A. Code of Conduct
Code of conduct atau kode perilaku adalah Etika dan
Aturan Main Antara Badan Kemanusiaan Internasional dalam Kegiatan Bantuan
Kemanusiaan. Merupakan
rumusan dari hasil Kesepakatan antara
7(tujuh) Badan Kemanusiaan Internasional yaitu : ICRC, IFRC, Caritas International,
International Save the Children, Lutheran World Federation, Oxfam dan World
Council of Churches.
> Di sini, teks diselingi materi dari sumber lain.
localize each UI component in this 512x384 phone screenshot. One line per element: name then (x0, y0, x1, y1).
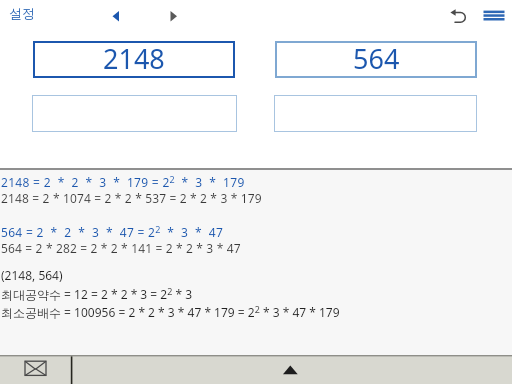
button[interactable] (161, 4, 187, 30)
button[interactable] (103, 4, 129, 30)
staticText: 최소공배수 = 100956 = 2 * 2 * 3 * 47 * 179 = … (1, 303, 340, 321)
staticText: (2148, 564) (1, 267, 63, 283)
button[interactable]: 564 (275, 41, 477, 78)
button[interactable]: 설정 (4, 3, 44, 25)
staticText: 564 = 2 * 282 = 2 * 2 * 141 = 2 * 2 * 3 … (1, 240, 241, 256)
staticText: 2148 (103, 40, 165, 77)
button[interactable] (32, 95, 237, 132)
staticText: 564 (353, 40, 400, 77)
button[interactable]: 2148 (33, 41, 235, 78)
staticText: 564 = 2 * 2 * 3 * 47 = 22 * 3 * 47 (1, 223, 224, 240)
staticText: 설정 (9, 5, 35, 21)
button[interactable] (276, 355, 306, 384)
staticText: 2148 = 2 * 1074 = 2 * 2 * 537 = 2 * 2 * … (1, 190, 262, 206)
button[interactable] (446, 2, 472, 28)
staticText: 2148 = 2 * 2 * 3 * 179 = 22 * 3 * 179 (1, 173, 245, 190)
button[interactable] (274, 95, 477, 132)
button[interactable] (0, 355, 70, 384)
button[interactable] (479, 2, 509, 28)
staticText: 최대공약수 = 12 = 2 * 2 * 3 = 22 * 3 (1, 285, 193, 303)
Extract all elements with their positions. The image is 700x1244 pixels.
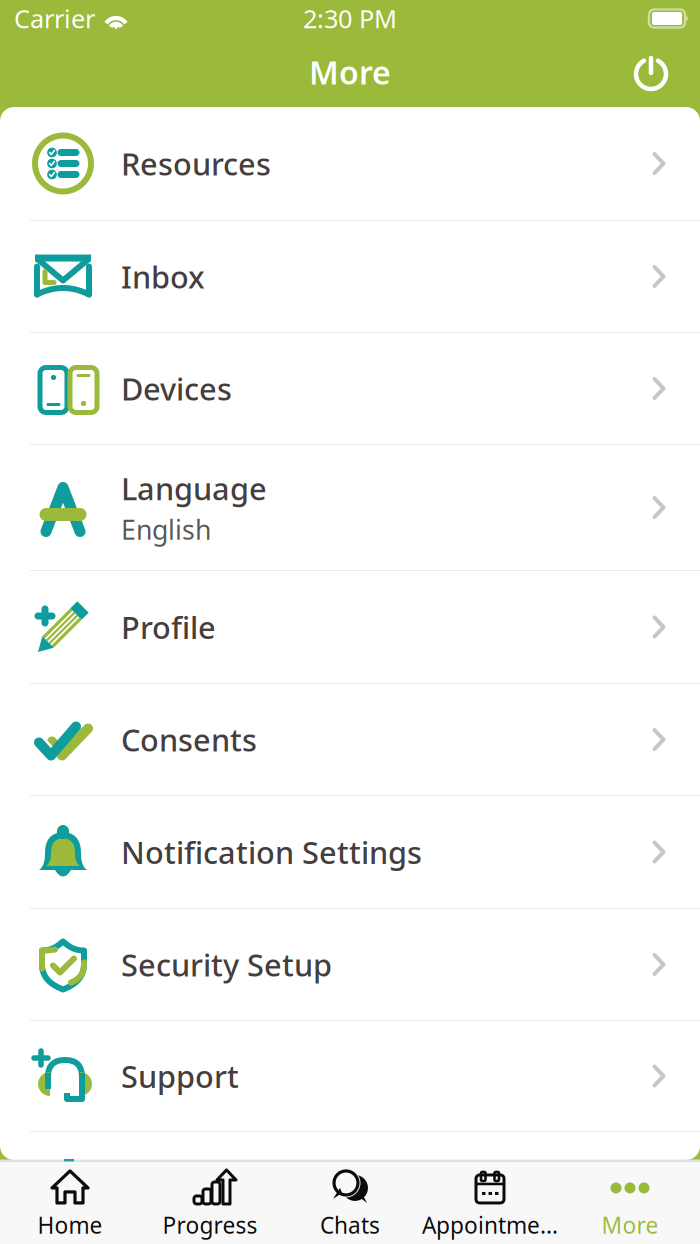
button[interactable]: Chats [280,1159,420,1244]
button[interactable]: Consents [0,684,700,796]
staticText: Support [121,1056,239,1096]
staticText: More [602,1210,658,1240]
staticText: Security Setup [121,944,332,985]
staticText: Home [38,1210,102,1240]
staticText: More [309,51,391,93]
staticText: Inbox [121,256,205,297]
staticText: Progress [162,1210,258,1240]
staticText: Profile [121,607,216,647]
button[interactable]: Progress [140,1159,280,1244]
button[interactable]: Security Setup [0,909,700,1021]
staticText: Resources [121,143,271,184]
button[interactable]: Resources [0,107,700,221]
button[interactable]: Profile [0,571,700,684]
staticText: 2:30 PM [303,2,397,35]
staticText: Language [121,468,267,509]
staticText: Appointme... [422,1210,558,1240]
button[interactable]: Appointme... [420,1159,560,1244]
staticText: Chats [320,1210,380,1240]
button[interactable]: Devices [0,333,700,445]
button[interactable]: Inbox [0,221,700,333]
staticText: Devices [121,368,232,409]
button[interactable]: More [560,1159,700,1244]
staticText: Consents [121,719,257,760]
button[interactable]: Home [0,1159,140,1244]
button[interactable]: Support [0,1021,700,1132]
staticText: Carrier [14,2,95,35]
button[interactable]: Language [0,445,700,571]
staticText: English [121,512,211,547]
staticText: Notification Settings [121,832,422,872]
button[interactable]: Log out [619,46,683,98]
button[interactable]: Notification Settings [0,796,700,909]
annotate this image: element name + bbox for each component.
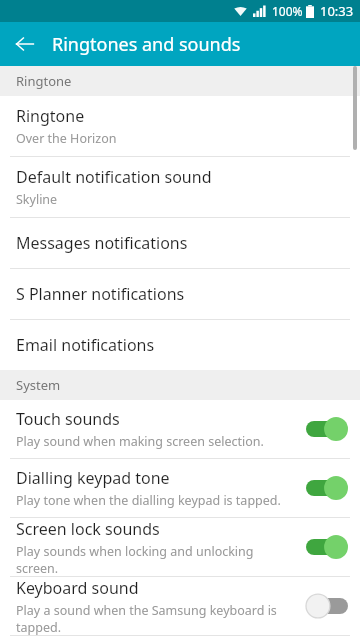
staticText: Messages notifications: [16, 232, 188, 254]
button[interactable]: Screen lock sounds: [0, 518, 360, 576]
button[interactable]: Email notifications: [0, 320, 360, 370]
staticText: Play sound when making screen selection.: [16, 433, 264, 450]
staticText: Default notification sound: [16, 166, 212, 188]
button[interactable]: Dialling keypad tone: [0, 459, 360, 517]
staticText: S Planner notifications: [16, 283, 185, 305]
staticText: Touch sounds: [16, 408, 120, 430]
staticText: Email notifications: [16, 334, 155, 356]
staticText: Keyboard sound: [16, 577, 139, 599]
staticText: Ringtone: [16, 105, 85, 127]
button[interactable]: Keyboard sound: [0, 577, 360, 635]
button[interactable]: S Planner notifications: [0, 269, 360, 319]
button[interactable]: Default notification sound: [0, 157, 360, 217]
staticText: Ringtones and sounds: [52, 32, 241, 57]
staticText: Play tone when the dialling keypad is ta…: [16, 492, 281, 509]
staticText: System: [16, 376, 61, 394]
button[interactable]: On: [306, 475, 348, 501]
button[interactable]: Messages notifications: [0, 218, 360, 268]
staticText: Ringtone: [16, 72, 72, 90]
staticText: Play a sound when the Samsung keyboard i…: [16, 602, 298, 635]
staticText: Screen lock sounds: [16, 518, 160, 540]
staticText: Skyline: [16, 191, 58, 208]
button[interactable]: On: [306, 416, 348, 442]
button[interactable]: Off: [306, 593, 348, 619]
staticText: Play sounds when locking and unlocking s…: [16, 543, 298, 576]
staticText: Over the Horizon: [16, 130, 117, 147]
button[interactable]: Ringtone: [0, 96, 360, 156]
button[interactable]: Touch sounds: [0, 400, 360, 458]
staticText: 10:33: [320, 2, 354, 20]
button[interactable]: On: [306, 534, 348, 560]
button[interactable]: Back: [8, 27, 42, 61]
staticText: 100%: [272, 3, 303, 19]
staticText: Dialling keypad tone: [16, 467, 170, 489]
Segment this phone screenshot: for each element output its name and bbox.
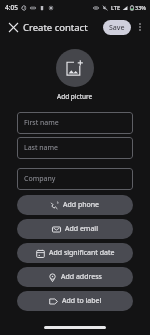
staticText: First name [24,118,59,128]
button[interactable]: More options [132,19,148,35]
staticText: Add address [61,272,102,282]
button[interactable]: Add significant date [17,243,133,263]
staticText: Add email [65,224,98,234]
button[interactable]: Add phone [17,195,133,215]
staticText: Last name [24,143,59,153]
button[interactable]: Save [103,20,131,35]
staticText: 4:05 [5,3,18,12]
button[interactable]: Add email [17,219,133,239]
button[interactable]: Company [17,168,133,190]
staticText: Add to label [62,296,102,306]
staticText: Company [24,174,56,184]
staticText: Add significant date [49,248,115,258]
button[interactable]: Add address [17,267,133,287]
staticText: Save [109,23,125,33]
button[interactable]: Add to label [17,291,133,311]
button[interactable]: First name [17,112,133,134]
staticText: 33% [135,4,146,11]
staticText: Create contact [23,21,88,34]
button[interactable]: Last name [17,137,133,159]
staticText: Add phone [63,200,100,210]
button[interactable]: Close [4,18,22,36]
staticText: Add picture [57,92,93,101]
staticText: LTE [111,4,120,11]
button[interactable]: Add picture [56,49,94,87]
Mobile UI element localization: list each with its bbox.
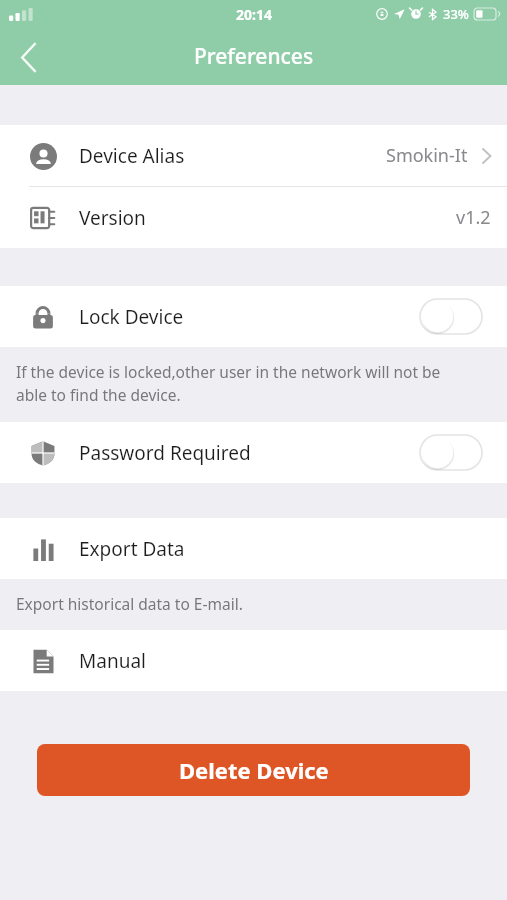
staticText: Smokin-It	[386, 143, 468, 168]
staticText: If the device is locked,other user in th…	[16, 361, 441, 406]
staticText: 20:14	[236, 5, 272, 24]
staticText: Manual	[79, 648, 146, 674]
button[interactable]: Device Alias	[0, 125, 507, 186]
staticText: Export historical data to E-mail.	[16, 593, 243, 614]
button[interactable]: Toggle	[420, 299, 482, 334]
button[interactable]: Manual	[0, 630, 507, 691]
staticText: Preferences	[194, 42, 314, 71]
button[interactable]: Password Required	[0, 422, 507, 483]
staticText: Lock Device	[79, 304, 184, 330]
button[interactable]: Export Data	[0, 518, 507, 579]
button[interactable]: Back	[0, 29, 56, 85]
staticText: 33%	[443, 5, 469, 23]
staticText: Version	[79, 205, 146, 231]
staticText: Delete Device	[179, 755, 329, 785]
staticText: v1.2	[456, 205, 491, 230]
button[interactable]: Version	[0, 187, 507, 248]
button[interactable]: Lock Device	[0, 286, 507, 347]
staticText: Password Required	[79, 440, 251, 466]
staticText: Export Data	[79, 536, 185, 562]
button[interactable]: Delete Device	[37, 744, 470, 796]
staticText: Device Alias	[79, 143, 185, 169]
button[interactable]: Toggle	[420, 435, 482, 470]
Kesepakatan tersebut berupa ketentuan dasar yang mengatur
standardisasi Perilaku Badan Kemanusiaan Internasional serta Pekerja
Kemanusiaan untuk menjamin Independensi dan Efektifitas dalam penyelenggaraan
kegiatan kemanusiaan
Agar penerapan menyeluruh dapat
diterapkan, maka Code of Conduct ini diadopsi oleh Federasi melalui General
Assembly and The Council of Delegates (Birmingham, 1993) dan International
Conference (Geneva, 1995);
Code of conduct terdiri
dari 10(sepuluh) Prinsip Dasar berkenaan dengan Humanitarian Relief Operation
serta 3(tiga) Annex yang mengatur hubungan antara Badan/Organisasi Kemanusiaan
dengan Pemerintah Setempat, Negara Donor dan Organisasi Antar Negara khususnya
pada saat bencana. Karena prinsipnya yang mengikat dan harus diterapkan secara
nyata oleh personel lembaga yang bersangkutan, maka bagi Federasi, tugas seorang anggota Delegasi Federasi jika
ditempatkan di suatu negara, maka ia harus mensosialisasikan Code of Conduct
ini kepada Perhimpunan Nasional dimana ia ditugaskan.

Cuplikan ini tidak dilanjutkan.